The right to trial by jury as provided for by this section applies only to cases in which the prerogative existed at common law or was procured by statute at the time the Constitution was adopted. The right does not apply to cases in which a right and remedy were thereafter created by statute. State v. Morris, 103 N.C. App. 246, 405 S.E.2d 351 (1991).
The relevant date for determining the scope of the constitutional right to jury trial in civil cases is the date of adoption of the 1868 Constitution. North Carolina State Bar v. DuMont, 304 N.C. 627, 286 S.E.2d 89 (1982); State v. Morris, 103 N.C. App. 246, 405 S.E.2d 351 (1991).
Right Not Absolute. - Constitutional right to a jury trial preserved in G.S. 1A-1, Rule 53(b)(2) was not absolute, as the right was premised upon a preliminary determination by the trial judge that there indeed existed genuine issues of fact and credibility which required submission to the jury, and, in certain cases, credibility was manifest as a matter of law, but no general rule could be stated to determine whether credibility was manifest in a particular case. Dockery v. Hocutt, 357 N.C. 210, 581 S.E.2d 431 (2003).
Trial court did not err in denying the one child's request for a jury trial on the one child's motion for sanctions against the second child and wife regarding the counterclaim that they filed; the motion for sanctions was not an action regarding a property right, and thus the one child did not have a constitutional right to a jury, and in any event the evidence did not support the entry of sanctions. Hill v. Hill, 181 N.C. App. 69, 638 S.E.2d 601 (2007), appeal dismissed, cert. denied, 361 N.C. 427, 648 S.E.2d 502, 503.
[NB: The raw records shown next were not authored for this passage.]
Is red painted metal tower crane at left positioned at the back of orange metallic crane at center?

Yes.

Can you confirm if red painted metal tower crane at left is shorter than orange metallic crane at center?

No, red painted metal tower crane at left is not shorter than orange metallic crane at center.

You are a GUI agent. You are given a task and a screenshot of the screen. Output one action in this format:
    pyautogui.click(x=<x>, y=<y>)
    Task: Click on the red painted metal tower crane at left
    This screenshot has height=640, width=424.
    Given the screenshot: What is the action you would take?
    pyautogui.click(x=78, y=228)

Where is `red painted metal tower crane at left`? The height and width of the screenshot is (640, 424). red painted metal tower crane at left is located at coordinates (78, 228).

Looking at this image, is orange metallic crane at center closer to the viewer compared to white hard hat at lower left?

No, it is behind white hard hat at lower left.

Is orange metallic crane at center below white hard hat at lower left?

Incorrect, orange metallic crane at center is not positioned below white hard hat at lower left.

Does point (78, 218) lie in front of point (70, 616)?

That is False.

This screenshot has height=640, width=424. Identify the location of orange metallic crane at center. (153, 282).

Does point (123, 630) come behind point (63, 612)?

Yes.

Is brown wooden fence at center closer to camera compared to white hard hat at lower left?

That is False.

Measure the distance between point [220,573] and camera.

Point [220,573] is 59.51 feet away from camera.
Right Applies Only in Cases Involving Fact Issues. - This section does not confer the right to demand the intervention of a jury absolutely and unqualifiedly, but only in cases involving issues of fact. McQueen v. Peoples Nat'l Bank, 111 N.C. 509, 16 S.E. 270 (1892).
The constitutional right to trial by jury is not absolute; rather, it is premised upon a preliminary determination by the trial judge that there indeed exist genuine issues of fact and credibility which require submission to the jury. Therefore, the right to jury trial is not an impediment to directing a verdict for that party with the burden of proof where the credibility of the movant's evidence is manifest as a matter of law. North Carolina Nat'l Bank v. Burnette, 297 N.C. 524, 256 S.E.2d 388 (1979).
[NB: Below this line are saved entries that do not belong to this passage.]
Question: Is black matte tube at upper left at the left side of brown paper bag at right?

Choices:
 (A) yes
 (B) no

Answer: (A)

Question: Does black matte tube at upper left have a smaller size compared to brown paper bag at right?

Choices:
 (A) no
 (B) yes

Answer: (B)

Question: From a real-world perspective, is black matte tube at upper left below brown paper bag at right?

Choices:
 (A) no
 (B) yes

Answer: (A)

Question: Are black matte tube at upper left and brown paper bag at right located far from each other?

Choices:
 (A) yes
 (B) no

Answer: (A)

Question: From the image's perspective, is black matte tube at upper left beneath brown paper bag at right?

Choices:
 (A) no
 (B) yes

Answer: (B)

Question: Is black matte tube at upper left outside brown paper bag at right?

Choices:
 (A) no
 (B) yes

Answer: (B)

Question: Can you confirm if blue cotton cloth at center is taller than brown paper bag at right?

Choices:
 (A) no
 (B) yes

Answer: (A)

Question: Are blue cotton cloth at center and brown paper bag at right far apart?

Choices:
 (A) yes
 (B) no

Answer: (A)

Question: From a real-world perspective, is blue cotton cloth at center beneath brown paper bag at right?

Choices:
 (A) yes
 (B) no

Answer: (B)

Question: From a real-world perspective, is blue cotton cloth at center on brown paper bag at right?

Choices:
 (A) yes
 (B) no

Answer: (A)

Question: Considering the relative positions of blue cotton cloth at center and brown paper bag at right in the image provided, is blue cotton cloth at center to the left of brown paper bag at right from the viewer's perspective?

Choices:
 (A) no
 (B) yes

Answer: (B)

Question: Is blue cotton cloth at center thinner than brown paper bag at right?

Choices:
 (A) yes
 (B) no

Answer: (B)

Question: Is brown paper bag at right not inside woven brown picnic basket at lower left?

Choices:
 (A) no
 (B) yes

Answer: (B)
In Actions Where Legal Rights Are Involved. - The right to trial by jury applies exclusively to actions in which legal rights are involved. State ex rel. Utilities Comm'n v. Great S. Trucking Co., 223 N.C. 687, 28 S.E.2d 201 (1943) (concurring opinion).
The credibility of testimony is for the jury, not the court, and a genuine issue of fact must be tried by a jury unless this right is waived. Cutts v. Casey, 278 N.C. 390, 180 S.E.2d 297 (1971).
Summary judgment may not be granted in favor of the party having the burden of proof when his right to recover depends upon the credibility of his witnesses. Shearin v. National Indem. Co., 27 N.C. App. 88, 218 S.E.2d 207 (1975).
Jury Trial Not Required at Each Stage of Proceedings. - This section, guaranteeing the right of trial by jury in "controversies at law respecting property," includes equitable and legal elements involved in the determination of the issues made by the pleadings, but it is not required that a trial by jury be had at each stage of the proceedings when this right has elsewhere therein been properly safeguarded by statute. Board of County Comm'rs v. George, 182 N.C. 414, 109 S.E. 77 (1921).
Court May Not Determine Fact Issues. - Right to a jury trial is guaranteed by this section, and where the parties do not consent to trial by the court, the court may not determine, prior to the introduction of evidence, an issue of fact joined by the pleadings. Hershey Corp. v. Atlantic C.L.R.R., 207 N.C. 122, 176 S.E. 265 (1934).
It was error for the trial court to determine issues of fact raised by the pleadings in the absence of waiver of the constitutional and statutory right to a trial by jury, there being no question of reference. Sparks v. Sparks, 232 N.C. 492, 61 S.E.2d 356 (1950).
Where there was nothing in the record to indicate that petitioner and respondent had waived their constitutional and statutory right to have issue of fact joined on the pleadings tried by a jury, and there was no question of reference, the judge had no authority to enter an order affirming the order of the assistant clerk of the superior court, which in effect was a determination by the judge of the issue of fact raised by the pleadings and a finding by him that money deposited in the office of the clerk of the superior court was funds belonging to decedent and an order that said money be distributed to the administrator c.t.a. of her last will and testament. In re Estate of Wallace, 267 N.C. 204, 147 S.E.2d 922 (1966).
Nor Enter Judgment Without Aid of Jury on Issues of Fact. - Where the parties to a civil action do not waive trial by jury nor consent that the judge find the facts, it is error for the judge to enter judgment without the aid of the jury on the controverted issues of fact raised by the pleadings. Icenhour v. Bowman, 233 N.C. 434, 64 S.E.2d 428 (1951).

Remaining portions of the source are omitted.